[Dataset excerpts]
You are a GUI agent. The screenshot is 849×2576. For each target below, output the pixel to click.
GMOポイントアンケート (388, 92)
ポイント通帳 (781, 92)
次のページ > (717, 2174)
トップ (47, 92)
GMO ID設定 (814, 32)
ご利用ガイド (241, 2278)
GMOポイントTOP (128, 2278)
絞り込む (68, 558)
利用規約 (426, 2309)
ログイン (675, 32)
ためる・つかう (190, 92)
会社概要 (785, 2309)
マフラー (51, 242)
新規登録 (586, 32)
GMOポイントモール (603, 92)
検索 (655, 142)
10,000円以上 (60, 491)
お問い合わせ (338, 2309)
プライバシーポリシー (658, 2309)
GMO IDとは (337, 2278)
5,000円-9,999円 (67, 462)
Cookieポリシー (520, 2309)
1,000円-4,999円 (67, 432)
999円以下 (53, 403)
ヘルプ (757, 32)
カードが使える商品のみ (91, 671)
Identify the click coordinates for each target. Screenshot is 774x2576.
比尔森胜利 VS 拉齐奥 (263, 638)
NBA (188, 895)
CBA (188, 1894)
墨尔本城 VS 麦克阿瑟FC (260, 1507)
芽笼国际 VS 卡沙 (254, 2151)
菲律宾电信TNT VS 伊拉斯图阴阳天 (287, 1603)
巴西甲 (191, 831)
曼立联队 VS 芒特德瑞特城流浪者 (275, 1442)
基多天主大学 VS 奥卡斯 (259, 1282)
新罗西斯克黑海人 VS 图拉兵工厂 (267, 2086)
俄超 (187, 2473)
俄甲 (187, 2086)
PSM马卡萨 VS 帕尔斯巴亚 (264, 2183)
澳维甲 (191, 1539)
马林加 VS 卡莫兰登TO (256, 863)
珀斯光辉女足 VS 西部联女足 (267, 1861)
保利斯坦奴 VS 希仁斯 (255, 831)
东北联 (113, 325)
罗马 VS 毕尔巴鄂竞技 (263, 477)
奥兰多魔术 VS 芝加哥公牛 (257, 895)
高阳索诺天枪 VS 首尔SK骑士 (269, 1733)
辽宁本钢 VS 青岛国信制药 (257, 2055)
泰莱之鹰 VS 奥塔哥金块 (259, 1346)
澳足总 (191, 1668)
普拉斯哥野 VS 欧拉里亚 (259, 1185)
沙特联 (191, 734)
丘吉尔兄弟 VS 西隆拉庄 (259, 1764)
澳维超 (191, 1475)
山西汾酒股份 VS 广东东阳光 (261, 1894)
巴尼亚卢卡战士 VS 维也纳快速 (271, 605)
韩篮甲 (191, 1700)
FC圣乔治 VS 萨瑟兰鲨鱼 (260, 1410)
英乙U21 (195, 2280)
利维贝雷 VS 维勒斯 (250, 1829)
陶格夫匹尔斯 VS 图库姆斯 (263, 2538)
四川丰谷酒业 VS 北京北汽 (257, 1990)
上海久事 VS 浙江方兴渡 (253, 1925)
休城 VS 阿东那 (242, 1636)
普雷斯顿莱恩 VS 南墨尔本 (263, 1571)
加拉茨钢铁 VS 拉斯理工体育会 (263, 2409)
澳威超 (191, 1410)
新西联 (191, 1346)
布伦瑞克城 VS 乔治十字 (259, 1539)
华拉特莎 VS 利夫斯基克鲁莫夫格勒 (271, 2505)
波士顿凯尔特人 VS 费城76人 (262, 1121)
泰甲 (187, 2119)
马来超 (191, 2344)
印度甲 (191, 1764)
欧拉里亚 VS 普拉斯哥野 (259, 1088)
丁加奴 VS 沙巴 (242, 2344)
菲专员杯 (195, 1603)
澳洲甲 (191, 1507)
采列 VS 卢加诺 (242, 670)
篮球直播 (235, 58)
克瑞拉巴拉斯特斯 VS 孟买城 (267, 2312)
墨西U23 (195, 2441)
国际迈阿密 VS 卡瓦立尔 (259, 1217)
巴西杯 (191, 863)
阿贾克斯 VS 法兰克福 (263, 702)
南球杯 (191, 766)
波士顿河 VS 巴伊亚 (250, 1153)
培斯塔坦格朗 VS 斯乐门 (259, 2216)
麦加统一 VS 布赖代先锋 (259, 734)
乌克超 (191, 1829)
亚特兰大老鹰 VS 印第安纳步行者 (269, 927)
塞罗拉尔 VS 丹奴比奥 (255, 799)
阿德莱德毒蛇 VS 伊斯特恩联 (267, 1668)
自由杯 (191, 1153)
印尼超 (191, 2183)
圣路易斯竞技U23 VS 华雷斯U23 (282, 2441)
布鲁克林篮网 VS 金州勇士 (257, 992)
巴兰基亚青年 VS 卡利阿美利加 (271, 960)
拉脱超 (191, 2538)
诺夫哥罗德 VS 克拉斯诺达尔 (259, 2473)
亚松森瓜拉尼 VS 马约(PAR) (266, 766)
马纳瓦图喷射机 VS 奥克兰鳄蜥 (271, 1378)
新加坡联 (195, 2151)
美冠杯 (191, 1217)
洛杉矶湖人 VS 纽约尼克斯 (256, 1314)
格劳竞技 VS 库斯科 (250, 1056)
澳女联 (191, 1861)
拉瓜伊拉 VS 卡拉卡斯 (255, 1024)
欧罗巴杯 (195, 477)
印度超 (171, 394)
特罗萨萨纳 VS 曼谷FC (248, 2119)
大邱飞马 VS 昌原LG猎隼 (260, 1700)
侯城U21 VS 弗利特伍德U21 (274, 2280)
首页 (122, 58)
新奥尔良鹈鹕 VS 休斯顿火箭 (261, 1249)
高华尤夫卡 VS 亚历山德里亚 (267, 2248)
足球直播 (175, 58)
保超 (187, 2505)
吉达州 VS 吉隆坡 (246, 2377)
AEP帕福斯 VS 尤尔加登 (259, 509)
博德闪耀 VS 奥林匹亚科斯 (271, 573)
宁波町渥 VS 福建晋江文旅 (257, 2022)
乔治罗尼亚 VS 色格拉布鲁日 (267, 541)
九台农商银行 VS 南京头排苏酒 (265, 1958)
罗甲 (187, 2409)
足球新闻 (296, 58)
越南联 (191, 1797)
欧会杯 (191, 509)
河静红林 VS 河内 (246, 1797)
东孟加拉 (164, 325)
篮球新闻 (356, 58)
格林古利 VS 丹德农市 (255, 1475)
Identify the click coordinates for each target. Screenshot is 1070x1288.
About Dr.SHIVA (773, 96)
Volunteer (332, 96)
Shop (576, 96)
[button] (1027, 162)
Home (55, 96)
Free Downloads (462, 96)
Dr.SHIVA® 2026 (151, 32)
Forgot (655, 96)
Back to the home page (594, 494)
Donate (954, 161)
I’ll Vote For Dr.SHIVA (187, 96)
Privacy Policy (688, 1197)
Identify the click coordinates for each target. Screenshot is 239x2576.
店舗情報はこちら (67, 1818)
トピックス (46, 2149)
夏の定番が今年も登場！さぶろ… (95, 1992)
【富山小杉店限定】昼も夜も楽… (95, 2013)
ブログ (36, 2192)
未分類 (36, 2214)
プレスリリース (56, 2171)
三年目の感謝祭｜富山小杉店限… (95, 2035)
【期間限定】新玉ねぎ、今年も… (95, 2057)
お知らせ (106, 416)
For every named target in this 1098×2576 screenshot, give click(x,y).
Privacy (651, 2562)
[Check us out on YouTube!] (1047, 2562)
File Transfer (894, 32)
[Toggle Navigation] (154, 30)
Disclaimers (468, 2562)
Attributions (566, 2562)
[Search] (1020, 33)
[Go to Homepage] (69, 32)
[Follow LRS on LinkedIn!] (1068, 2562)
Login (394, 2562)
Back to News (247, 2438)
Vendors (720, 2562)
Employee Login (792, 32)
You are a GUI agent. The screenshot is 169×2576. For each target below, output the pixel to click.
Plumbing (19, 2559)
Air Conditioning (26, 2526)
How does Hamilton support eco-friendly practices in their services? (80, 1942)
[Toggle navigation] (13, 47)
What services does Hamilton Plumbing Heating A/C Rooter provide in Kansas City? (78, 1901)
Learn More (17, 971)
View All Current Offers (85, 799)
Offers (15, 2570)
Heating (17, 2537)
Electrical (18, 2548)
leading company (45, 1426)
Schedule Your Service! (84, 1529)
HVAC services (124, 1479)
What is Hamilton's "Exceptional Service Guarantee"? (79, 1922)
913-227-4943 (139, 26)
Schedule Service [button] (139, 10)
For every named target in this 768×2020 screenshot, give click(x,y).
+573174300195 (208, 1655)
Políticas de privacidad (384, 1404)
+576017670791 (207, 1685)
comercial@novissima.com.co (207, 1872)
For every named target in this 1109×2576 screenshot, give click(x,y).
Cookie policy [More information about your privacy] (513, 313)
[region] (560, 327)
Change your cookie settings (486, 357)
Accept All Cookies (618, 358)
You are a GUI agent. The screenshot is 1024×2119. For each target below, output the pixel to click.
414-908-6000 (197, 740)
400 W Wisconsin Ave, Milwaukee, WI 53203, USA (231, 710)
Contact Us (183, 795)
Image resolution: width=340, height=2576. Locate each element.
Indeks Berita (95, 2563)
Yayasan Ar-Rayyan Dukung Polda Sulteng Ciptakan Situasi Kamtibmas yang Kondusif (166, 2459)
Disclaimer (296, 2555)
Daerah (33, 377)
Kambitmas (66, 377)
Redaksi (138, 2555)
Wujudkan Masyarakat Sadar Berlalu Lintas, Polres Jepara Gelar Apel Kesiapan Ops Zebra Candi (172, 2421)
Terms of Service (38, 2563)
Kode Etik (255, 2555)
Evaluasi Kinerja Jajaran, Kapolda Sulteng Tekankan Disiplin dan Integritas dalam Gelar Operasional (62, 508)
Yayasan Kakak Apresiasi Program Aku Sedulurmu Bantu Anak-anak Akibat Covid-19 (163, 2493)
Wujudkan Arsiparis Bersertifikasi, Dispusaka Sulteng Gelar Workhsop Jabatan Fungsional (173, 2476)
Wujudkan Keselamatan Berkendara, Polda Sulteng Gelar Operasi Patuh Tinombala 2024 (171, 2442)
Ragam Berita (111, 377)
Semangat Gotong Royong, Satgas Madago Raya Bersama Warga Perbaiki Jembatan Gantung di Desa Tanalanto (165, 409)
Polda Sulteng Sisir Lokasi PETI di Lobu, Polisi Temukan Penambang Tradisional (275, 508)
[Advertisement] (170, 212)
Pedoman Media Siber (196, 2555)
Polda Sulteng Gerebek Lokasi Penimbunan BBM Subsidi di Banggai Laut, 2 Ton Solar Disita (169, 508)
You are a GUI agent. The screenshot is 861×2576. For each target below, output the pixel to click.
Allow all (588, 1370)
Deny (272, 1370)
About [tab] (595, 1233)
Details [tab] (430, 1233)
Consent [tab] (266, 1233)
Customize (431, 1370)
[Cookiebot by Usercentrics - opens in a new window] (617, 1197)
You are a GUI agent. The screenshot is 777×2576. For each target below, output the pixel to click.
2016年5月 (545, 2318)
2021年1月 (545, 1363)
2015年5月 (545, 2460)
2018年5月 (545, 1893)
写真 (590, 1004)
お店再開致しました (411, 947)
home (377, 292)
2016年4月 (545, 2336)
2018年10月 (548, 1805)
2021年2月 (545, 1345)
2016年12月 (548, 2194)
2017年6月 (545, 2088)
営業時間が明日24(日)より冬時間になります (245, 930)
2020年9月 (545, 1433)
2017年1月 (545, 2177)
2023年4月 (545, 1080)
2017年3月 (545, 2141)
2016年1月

Your assignment: From the records above, reproduce exactly the lines from the one with "Screenshot is 239x2576." to the one with "What is Hamilton's", both included, and no others.

Result:
Identify the click coordinates for each target. Screenshot is 239x2576.
店舗情報はこちら (67, 1818)
トピックス (46, 2149)
夏の定番が今年も登場！さぶろ… (95, 1992)
【富山小杉店限定】昼も夜も楽… (95, 2013)
ブログ (36, 2192)
未分類 (36, 2214)
プレスリリース (56, 2171)
三年目の感謝祭｜富山小杉店限… (95, 2035)
【期間限定】新玉ねぎ、今年も… (95, 2057)
お知らせ (106, 416)
For every named target in this 1098×2576 screenshot, give click(x,y).
Privacy (651, 2562)
[Check us out on YouTube!] (1047, 2562)
File Transfer (894, 32)
[Toggle Navigation] (154, 30)
Disclaimers (468, 2562)
Attributions (566, 2562)
[Search] (1020, 33)
[Go to Homepage] (69, 32)
[Follow LRS on LinkedIn!] (1068, 2562)
Login (394, 2562)
Back to News (247, 2438)
Vendors (720, 2562)
Employee Login (792, 32)
You are a GUI agent. The screenshot is 169×2576. For each target below, output the pixel to click.
Plumbing (19, 2559)
Air Conditioning (26, 2526)
How does Hamilton support eco-friendly practices in their services? (80, 1942)
[Toggle navigation] (13, 47)
What services does Hamilton Plumbing Heating A/C Rooter provide in Kansas City? (78, 1901)
Learn More (17, 971)
View All Current Offers (85, 799)
Offers (15, 2570)
Heating (17, 2537)
Electrical (18, 2548)
leading company (45, 1426)
Schedule Your Service! (84, 1529)
HVAC services (124, 1479)
What is Hamilton's "Exceptional Service Guarantee"? (79, 1922)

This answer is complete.